_Page-level text extractions:_
- - - - - - -

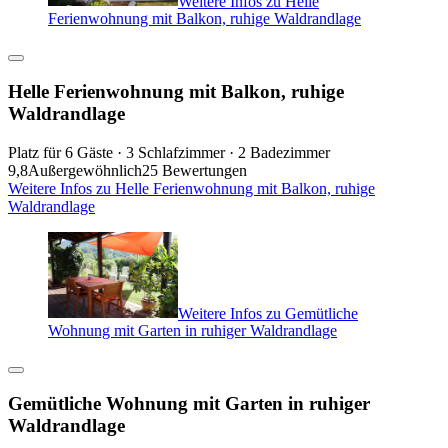
Weitere Infos zu Helle
Ferienwohnung mit Balkon, ruhige Waldrandlage
Helle Ferienwohnung mit Balkon, ruhige
Waldrandlage
Platz für 6 Gäste · 3 Schlafzimmer · 2 Badezimmer
9,8
Außergewöhnlich
25 Bewertungen
Weitere Infos zu Helle Ferienwohnung mit Balkon, ruhige
Waldrandlage
Weitere Infos zu Gemütliche
Wohnung mit Garten in ruhiger Waldrandlage
Gemütliche Wohnung mit Garten in ruhiger
Waldrandlage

- - - - - - -

_Your task:_ Where the line containing "Weitere Infos zu Gemütliche" appears, start copying, and go on exactly through the last line of the data.

_Answer to this problem:_
Weitere Infos zu Gemütliche
Wohnung mit Garten in ruhiger Waldrandlage
Gemütliche Wohnung mit Garten in ruhiger
Waldrandlage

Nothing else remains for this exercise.